The space landscape is changing rapidly. Especially since the density of objects in space has been increasing exponentially and so has the number of operators, space activities and architectures, which vary considerably. For instance, there are constellations of satellites, comprised of hundreds of small satellites, PocketQubes and CubeSats. The latter can often complicate things as they can be “part of a rapid deployment of scores of similar CubeSats into nearly identical orbits, which limits the ability of existing SSA/STM systems to react to the increased population of new space objects’’. All these issues constitute orbital prediction a daunting task; as the proliferation of missions, explorations, different types of satellites increases, so do the concerns about awareness in this domain.

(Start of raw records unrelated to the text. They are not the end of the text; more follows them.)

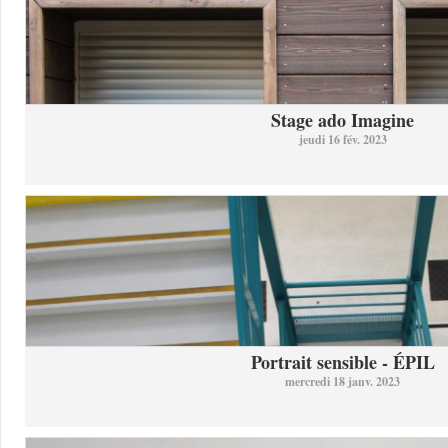
Stage ado Imagine
jeudi 16 fév. 2023
Portrait sensible - ÉPIL
mercredi 18 janv. 2023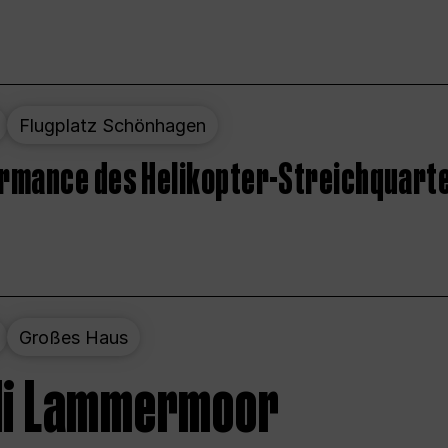
Flugplatz Schönhagen
ormance des Helikopter-Streichquart
Großes Haus
 di Lammermoor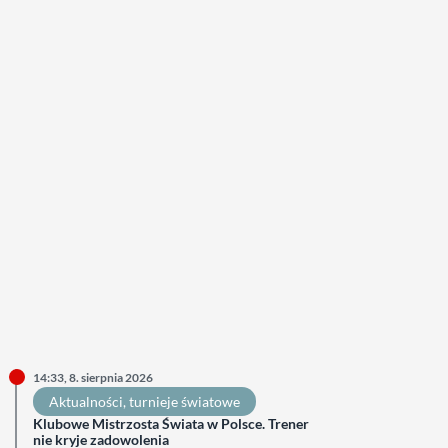
14:33, 8. sierpnia 2026
Aktualności
, 
turnieje światowe
Klubowe Mistrzosta Świata w Polsce. Trener
nie kryje zadowolenia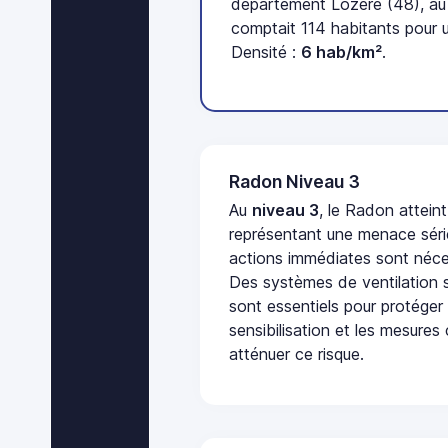
département Lozère (48), au
comptait 114 habitants pour 
Densité :
6 hab/km²
.
Radon Niveau 3
Au
niveau 3
, le Radon attein
représentant une menace séri
actions immédiates sont néces
Des systèmes de ventilation sp
sont essentiels pour protéger
sensibilisation et les mesures
atténuer ce risque.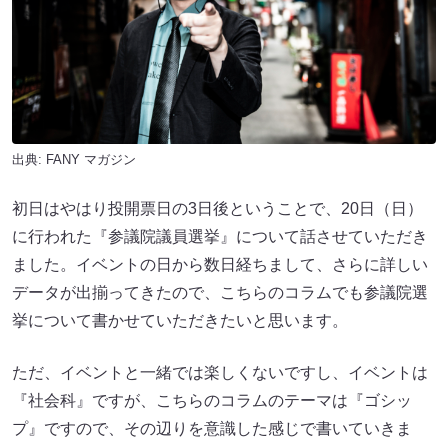
出典:
FANY マガジン
初日はやはり投開票日の3日後ということで、20日（日）
に行われた『参議院議員選挙』について話させていただき
ました。イベントの日から数日経ちまして、さらに詳しい
データが出揃ってきたので、こちらのコラムでも参議院選
挙について書かせていただきたいと思います。
ただ、イベントと一緒では楽しくないですし、イベントは
『社会科』ですが、こちらのコラムのテーマは『ゴシッ
プ』ですので、その辺りを意識した感じで書いていきま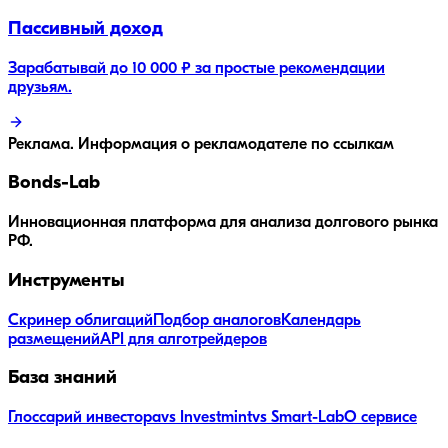
Пассивный доход
Зарабатывай до 10 000 ₽ за простые рекомендации
друзьям.
Реклама. Информация о рекламодателе по ссылкам
Bonds
-Lab
Инновационная платформа для анализа долгового рынка
РФ.
Инструменты
Скринер облигаций
Подбор аналогов
Календарь
размещений
API для алготрейдеров
База знаний
Глоссарий инвестора
vs Investmint
vs Smart-Lab
О сервисе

Due to the expected increase of traffic in space, Space Satellite Awareness becomes imperative; according to some estimations, the number of active satellites will increase manifold in the coming years stating that “Between 2018 and 2026, at least another 3,000 satellites are expected to be launched”. This reality constitutes Space Situational Awareness, a vital parameter contributing to the success of satellite operations. Moreover, as the world dependence on space increases, it becomes evident that disruptions to satellites may cause serious vulnerabilities and have an impact on a wide range of fields and disciplines; including security, infrastructure and taking a tremendous toll on the economy, science and society in general. This impact places the attention on the need to track and identify the satellites successfully, while also monitoring and predicting the position of all space objects, space debris included. “Maintaining accurate and precise awareness of the locations of satellites and debris and the environment around them, in addition to ensuring operation free from radio frequency interference, is increasingly being seen as critical for safe and sustainable operations in space.” (ibid)

Technical Objectives

Given the drastically different arena being shaped in space and the novel requirements such as a need for tightly packed constellations, orbital prediction and collision avoidance algorithms, and the need to provide next generation identification services, a properly designed identification protocol including all aspects (concept of operation, physical layer, architecture, software, ground segment e.t.c.) needs to be implemented. This is in a nutshell, the target of this ITT. Although several identification methods currently exist and provide useful data (ground RF radar tracking is a good example) a series of challenges are emerging for next generation identification systems.

  • Fast identification
  • Increased system capacity (thousands of satellites)
  • System reliability (positive ID, ID regardless of satellite status)
  • Low power requirements and minimal size to support CubeSat and/or PicoSat systems
  • Early pre-orbit functionality (immediate post-deployment activation)
  • Post-mission disposal requirements

It becomes apparent from the above checklist that a properly designed, simple, commonly acceptable system needs to be implemented. To address that we propose a series of actions that include:

  • Space Industry consultation
  • Open source / Open hardware ID architecture
  • Existing ground segment (SatNOGS) that lowers both implementation as well as deployment costs and increases security and uptime
  • High capacity link using contemporary un-attended spectrum access models and result in very low link power budget
  • Expandability in the future to more elaborate and service rich software layers without sacrificing backwards compatibility

The target is to provide a system easy to integrate even in ¼ U or PQ satellites with minimal integration requirements so as to increase industry adoption. Το achieve that a series of design choices need to be made within this project; Is a dedicated frequency band necessary? Will an autonomous power system be necessary to ensure ID functionality beyond Satellite lifetime? Which is the data relayed and in what format? Such design choices are to be answered within this activity, experimented and publicly submitted to the community.